Higher fertilizer prices add to farmers’ woes
The high prices of fertilizers in June had forced farmers to scrimp on implements and make do with lower yields as palay prices continued to fall, data from the Philippine Statistics Authority (PSA) showed.
Based on the agency’s monthly monitoring report, prices of widely used fertilizers declined from month-ago levels by less than 1 percent.

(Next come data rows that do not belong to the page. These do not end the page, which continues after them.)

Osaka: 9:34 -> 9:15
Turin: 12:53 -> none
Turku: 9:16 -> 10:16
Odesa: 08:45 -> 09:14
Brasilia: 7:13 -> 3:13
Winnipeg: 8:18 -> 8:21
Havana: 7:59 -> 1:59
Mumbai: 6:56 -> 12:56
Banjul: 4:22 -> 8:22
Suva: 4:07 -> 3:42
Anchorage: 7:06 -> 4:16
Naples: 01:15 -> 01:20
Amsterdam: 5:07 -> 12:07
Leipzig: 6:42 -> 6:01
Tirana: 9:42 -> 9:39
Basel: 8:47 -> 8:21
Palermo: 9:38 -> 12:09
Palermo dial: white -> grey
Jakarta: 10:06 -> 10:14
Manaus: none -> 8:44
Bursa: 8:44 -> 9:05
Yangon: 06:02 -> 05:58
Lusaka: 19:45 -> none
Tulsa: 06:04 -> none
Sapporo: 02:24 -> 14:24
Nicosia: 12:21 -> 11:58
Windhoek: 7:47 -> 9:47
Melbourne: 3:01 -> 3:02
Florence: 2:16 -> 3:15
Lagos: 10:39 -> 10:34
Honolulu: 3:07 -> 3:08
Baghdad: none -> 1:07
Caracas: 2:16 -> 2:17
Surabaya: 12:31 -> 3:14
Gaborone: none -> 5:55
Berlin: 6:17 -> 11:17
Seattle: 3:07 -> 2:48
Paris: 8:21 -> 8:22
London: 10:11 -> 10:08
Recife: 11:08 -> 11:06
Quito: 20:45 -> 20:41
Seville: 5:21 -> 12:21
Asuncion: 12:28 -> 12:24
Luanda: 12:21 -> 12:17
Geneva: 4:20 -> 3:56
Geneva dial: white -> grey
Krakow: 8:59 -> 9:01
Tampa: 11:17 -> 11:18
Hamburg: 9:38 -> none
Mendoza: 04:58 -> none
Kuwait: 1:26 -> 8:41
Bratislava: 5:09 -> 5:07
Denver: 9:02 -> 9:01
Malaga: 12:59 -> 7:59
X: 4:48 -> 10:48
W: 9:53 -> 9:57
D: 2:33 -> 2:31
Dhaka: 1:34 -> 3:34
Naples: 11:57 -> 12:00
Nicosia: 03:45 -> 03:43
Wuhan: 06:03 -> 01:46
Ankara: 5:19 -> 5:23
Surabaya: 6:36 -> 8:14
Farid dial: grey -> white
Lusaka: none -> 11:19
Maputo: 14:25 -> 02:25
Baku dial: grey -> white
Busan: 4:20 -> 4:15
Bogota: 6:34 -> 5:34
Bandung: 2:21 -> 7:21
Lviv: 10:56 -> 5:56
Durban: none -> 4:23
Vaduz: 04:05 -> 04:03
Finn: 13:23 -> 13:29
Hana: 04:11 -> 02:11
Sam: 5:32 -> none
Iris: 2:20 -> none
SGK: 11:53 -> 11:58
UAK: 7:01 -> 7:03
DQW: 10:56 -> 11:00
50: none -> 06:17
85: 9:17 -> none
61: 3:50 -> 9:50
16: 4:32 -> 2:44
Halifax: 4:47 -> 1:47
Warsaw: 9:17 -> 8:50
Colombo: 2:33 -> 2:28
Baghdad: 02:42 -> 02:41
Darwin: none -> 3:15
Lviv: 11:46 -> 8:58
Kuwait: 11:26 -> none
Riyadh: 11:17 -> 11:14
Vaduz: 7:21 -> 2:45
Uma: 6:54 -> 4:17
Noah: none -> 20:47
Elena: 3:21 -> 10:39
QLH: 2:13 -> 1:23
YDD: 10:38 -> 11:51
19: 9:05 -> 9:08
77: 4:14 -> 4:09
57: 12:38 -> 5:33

However, prices were still higher compared to the levels in the same period last year.
On the average, urea posted the highest increase at P1,139.78 a sack, up 12.9 percent from last year.
Meanwhile, a sack of “complete” fertilizer, a mix of three main plant nutrients (nitrogen, phosphoric acid and potash), was sold at an average of P1,150.18, up 3.7 percent from year-ago level.
Prices of ammosul, (ammonium sulfate fertilizer) and ammophos (a highly concentrated fertilizer composed of nitrogen and phosphor), rose by 6.8 percent and 7.6 percent from year-ago levels, respectively, to P633.26 and P1,000.75 a sack.
Notable increases in fertilizer prices were especially noted in the provinces of Mindanao due to transport costs. Significant upticks in prices were reflected in rice-producing regions such as Central Luzon and Cagayan Valley.
Federation of Free Farmers national manager Raul Montemayor said in an interview with the Inquirer that with the slump in palay prices, farmers were forced to use less implements to minimize losses.
However, doing so results in lower yields.
“Most of our farmers do not have any choice but to continue planting, so they try to save on inputs. Usually, prices pick up during lean months but it’s different now with the tariffication,” he said.
Since the call on liberalization, the farm-gate price of palay has reached its lowest in almost three years at P17.85 a kilo. In the provinces of Davao and Surigao, rates have plummeted to as low as P14 and P15 a kilo, respectively.
Montemayor said that if the downward trend would continue in the next two planting seasons, it was not far-fetched for farmers to sell their lands.
“With the current prices they are really losing, and the fastest way to earn is by selling,” he said.